Constant energy per instruction, per uop or per cycle?
I'm doing a research study in response to papers such ascseweb.ucsd.edu/users/swanson/papers/Asplos2010CCores.pdf, to determine whether the energy-intensive code in real-world applications and games is as stable as in the benchmarks and utilities they've studied. (My opinion is probably not.)
To determine which code is energy-intensive, I'm doing some profiling with VTune on my Core i7 2600K. (To determine how stable it is, I'm combining with gcov and svn blame to get the average age of each line of code executed.)
Among those that can be measured at the function level, which hardware event is safest to assume constant energy for, if clock speed is held constant? (I'm not counting the idle-power baseline or cache/memory/I/O access, since C-cores wouldn't do anything about those anyway.) Constant per instruction?

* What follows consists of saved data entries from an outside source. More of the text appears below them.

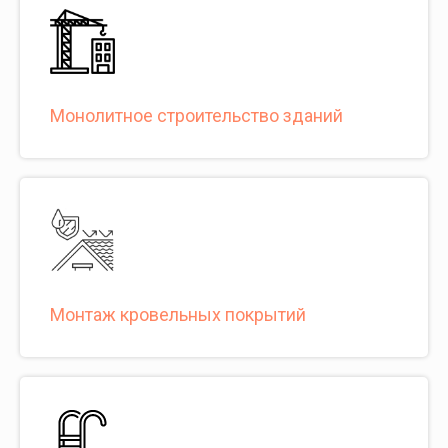
Монолитное строительство зданий
Монтаж кровельных покрытий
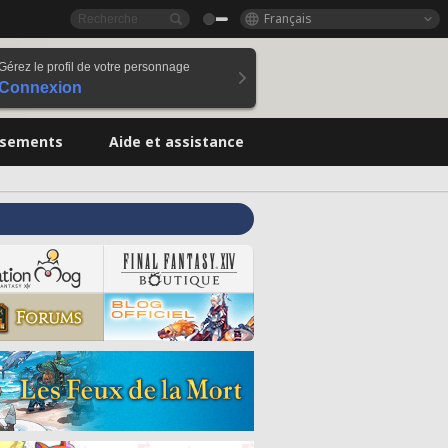
Français
Gérez le profil de votre personnage
Connexion
ssements
Aide et assistance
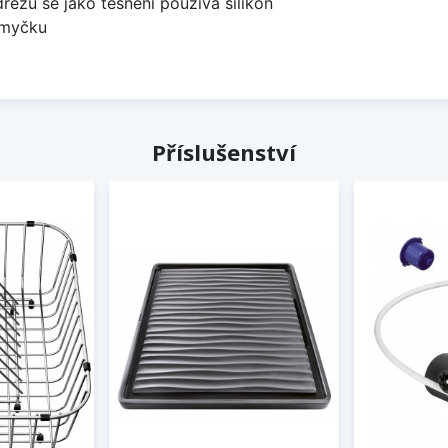
dřezů se jako těsnění používá silikon
 myčku
Příslušenství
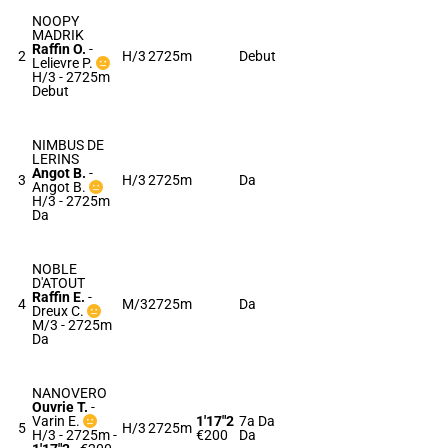
NOOPY
MADRIK
Raffin O.
-
2
H/3
2725m
Debut
Lelievre P.
H/3 - 2725m
Debut
NIMBUS DE
LERINS
Angot B.
-
3
H/3
2725m
Da
Angot B.
H/3 - 2725m
Da
NOBLE
D'ATOUT
Raffin E.
-
4
M/3
2725m
Da
Dreux C.
M/3 - 2725m
Da
NANOVERO
Ouvrie T.
-
Varin E.
1'17"2
7a Da
5
H/3
2725m
H/3 - 2725m
-
€200
Da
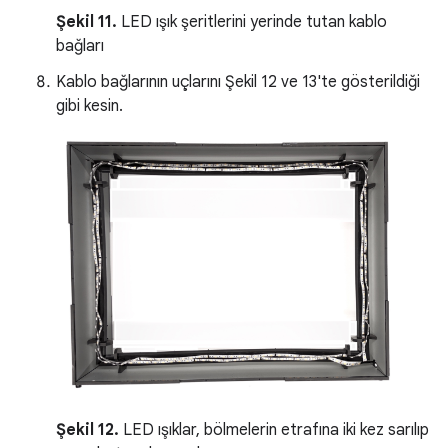
Şekil 11.
LED ışık şeritlerini yerinde tutan kablo
bağları
Kablo bağlarının uçlarını Şekil 12 ve 13'te gösterildiği
gibi kesin.
Şekil 12.
LED ışıklar, bölmelerin etrafına iki kez sarılıp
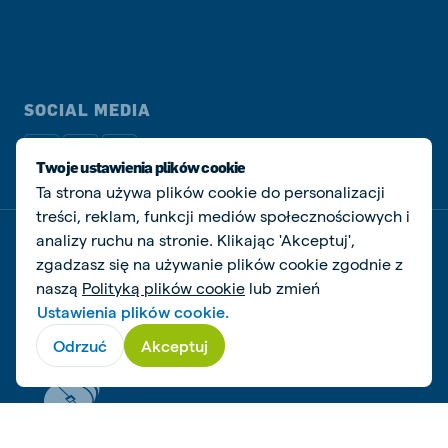
SOCIAL MEDIA
Twoje ustawienia plików cookie
Ta strona używa plików cookie do personalizacji
treści, reklam, funkcji mediów społecznościowych i
analizy ruchu na stronie. Klikając 'Akceptuj',
Dokumenty prawne i podatkowe
zgadzasz się na używanie plików cookie zgodnie z
Polityka prywatności i plików cookie
Zarządzaj ciasteczkami
naszą
Polityką plików cookie
lub zmień
Ustawienia plików cookie.
© De Heus Animal Nutrition
Odrzuć
Akceptuj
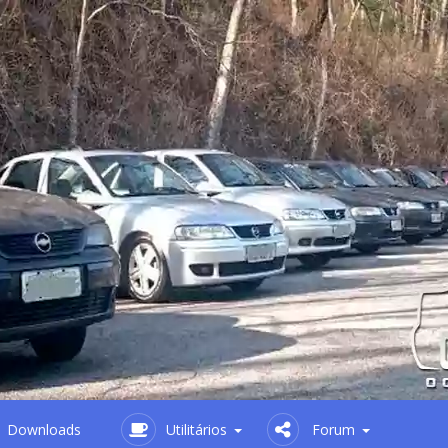
Downloads
Utilitários
Forum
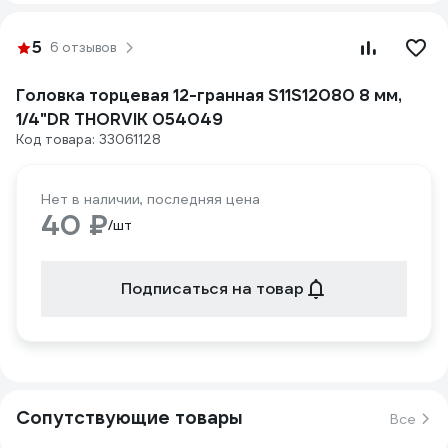
5
6 отзывов
Головка торцевая 12-гранная S11S12080 8 мм,
1/4"DR THORVIK 054049
Код товара: 33061128
Нет в наличии, последняя цена
40 ₽
/шт
Подписаться на товар
Сопутствующие товары
Все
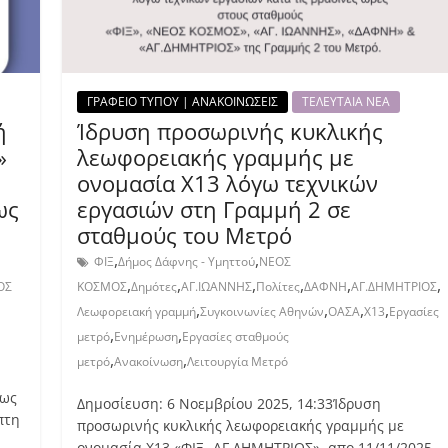
ΓΡΑΦΕΙΟ ΤΥΠΟΥ | ΑΝΑΚΟΙΝΩΣΕΙΣ
ΤΕΛΕΥΤΑΙΑ ΝΕΑ
ή
Ίδρυση προσωρινής κυκλικής
»
λεωφορειακής γραμμής με
ονομασία Χ13 λόγω τεχνικών
ως
εργασιών στη Γραμμή 2 σε
σταθμούς του Μετρό
,
,
ΦΙΞ
Δήμος Δάφνης - Υμηττού
ΝΕΟΣ
,
,
,
,
,
,
ΟΣ
ΚΟΣΜΟΣ
Δημότες
ΑΓ.ΙΩΑΝΝΗΣ
Πολίτες
ΔΑΦΝΗ
ΑΓ.ΔΗΜΗΤΡΙΟΣ
,
,
,
,
Λεωφορειακή γραμμή
Συγκοινωνίες Αθηνών
ΟΑΣΑ
Χ13
Εργασίες
,
,
μετρό
Ενημέρωση
Εργασίες σταθμούς
,
,
μετρό
Ανακοίνωση
Λειτουργία Μετρό
έως
Δημοσίευση: 6 Νοεμβρίου 2025, 14:33Ίδρυση
πτη
προσωρινής κυκλικής λεωφορειακής γραμμής με
ονομασία Χ13 «ΦΙΞ -ΑΓ.ΔΗΜΗΤΡΙΟΣ», απο 11/11/2025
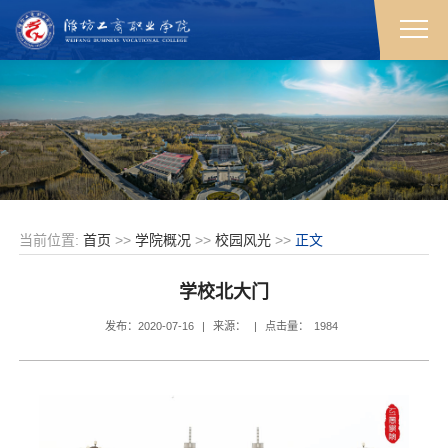
当前位置:
首页
>>
学院概况
>>
校园风光
>>
正文
学校北大门
发布：2020-07-16
|
来源：
|
点击量：
1984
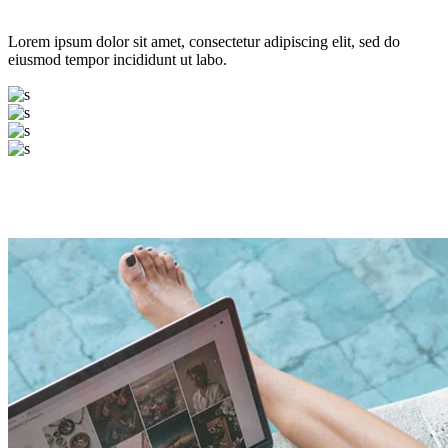
Lorem ipsum dolor sit amet, consectetur adipiscing elit, sed do
eiusmod tempor incididunt ut labo.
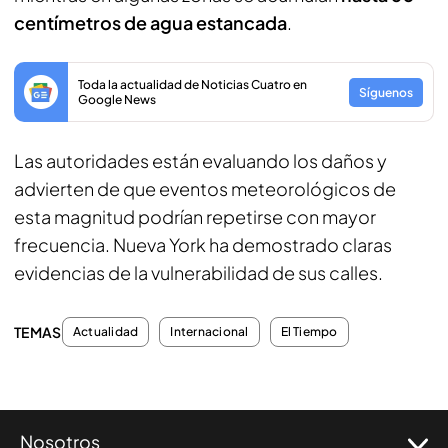
centímetros de agua estancada
.
Toda la actualidad de Noticias Cuatro en
Síguenos
Google News
Las autoridades están evaluando los daños y
advierten de que eventos meteorológicos de
esta magnitud podrían repetirse con mayor
frecuencia. Nueva York ha demostrado claras
evidencias de la vulnerabilidad de sus calles.
TEMAS
Actualidad
Internacional
El Tiempo
Nosotros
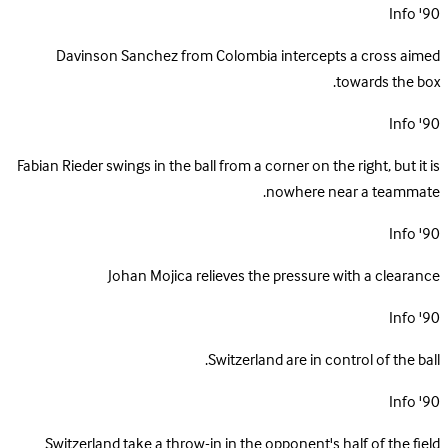
Info
90'
Davinson Sanchez from Colombia intercepts a cross aimed
towards the box.
Info
90'
Fabian Rieder swings in the ball from a corner on the right, but it is
nowhere near a teammate.
Info
90'
Johan Mojica relieves the pressure with a clearance
Info
90'
Switzerland are in control of the ball.
Info
90'
Switzerland take a throw-in in the opponent's half of the field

Per cycle? Per uop? A linear combination of multiple metrics?
Also, I'm thinking I'll probably have to use Callgrind instruction counts to model 64-bit x86s (Intel or not) that aren't similar enough to Sandy Bridge, since I don't have any other CPUs to profile on. Is there a better way to model them in Vtune?
EDIT: I'm on Linux, so integrating the Intel Energy Checker SDK with Vtune isn't an option according to the former's FAQ.